Sunday, August 11, 2013

Connecting the Dots



Through more persistent Googling, I came across four more art works, all miniature sculptures, by Canadian Inuits, that should be added to Chapter 5 in the book.
For starters, you can find a miniature brown streaked light grey-stone sculpture by Bob Barnabus of Ikpiarjuk (Arctic Bay), created in 1993-1994, and entitled “Lumak (Scene from the Legend of the Blind Boy and the Loon)” at the following link:

The second and third works are Mattiusi Iyaituk’s “Legend of Lumaaq” (from the late 1980s) and also his “Lumaaq and Her Adopted Whale Baby” (n.d.).  Both are abstract pieces made from stone with wood and/or ivory inserts.  Iyaituk, born in 1950, is a Nunavik Eskimo artist from the community of Ivujivik.  The two pieces may be viewed by clicking on the following links:


The fourth work I just discovered was created by the late Thomassie Kudluk (1910-1989) of Kangirsuk/Payne Bay, on the east coast of Nunavik.  “Lumak” is held by the Art Gallery of Ontario and can be seen at:


Geographics-- I hope sometime soon to update my Map 2 (p. 98) showing where Inuit art inspired by the Blind Man and the Loon story is found, but really, adding these three communities just allows further confirmation of the story’s diasporic expansion into northeastern Canada.  Since oral variants of the Blind Man and the Loon have not yet been collected in these communities, they should be added to the list of other places with “invisible variants” (p. 96).

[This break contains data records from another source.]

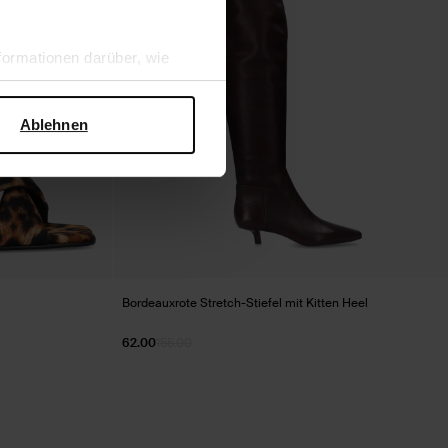
ormationen darüber, wie
hen Sicherheit und zum
Ablehnen
Bordeauxrote Stretch-Stiefel mit Kitten Heel
62.00
155.00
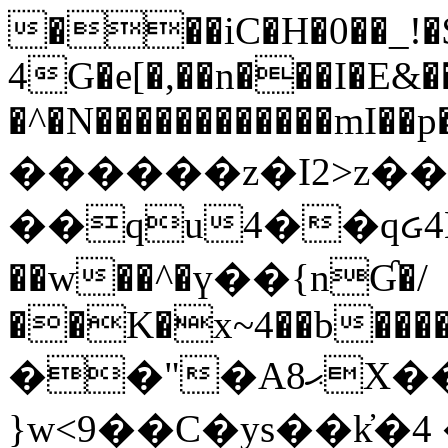
���iC�H�0��_!
4G�e[�,��n���I�E&��
�^�N������������mI��p�
������z�I2>z��
��qu4��qᏽ4H&A
��w��^�ү��{nƓ�/
��K�x~4��b�����
��"�Aޙ8X��M��K�D
}w<9��C�ys��k҆�޼� :���4�� 4�E0���oӮ�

The Ivujivik and Kangirsuk-Payne Bay sculptures stem from logical connections between other nearby Nunavik peninsula artistic communities and increase its density and popularity there.

Even more interesting is the Barnabus piece.  Barnabus’s village of Ikpiarjuk is located on the northern end of Baffin Island, helps us see a pathway between Iglulik and Anjuittuq-Grise Fiord and thereby plots out the tale’s hypothetical dramatic northward expansion towards Greenland in Map 1 (p. 9).  This all goes back to my perspective in the book that storytelling can be understood as cartography (p. 154).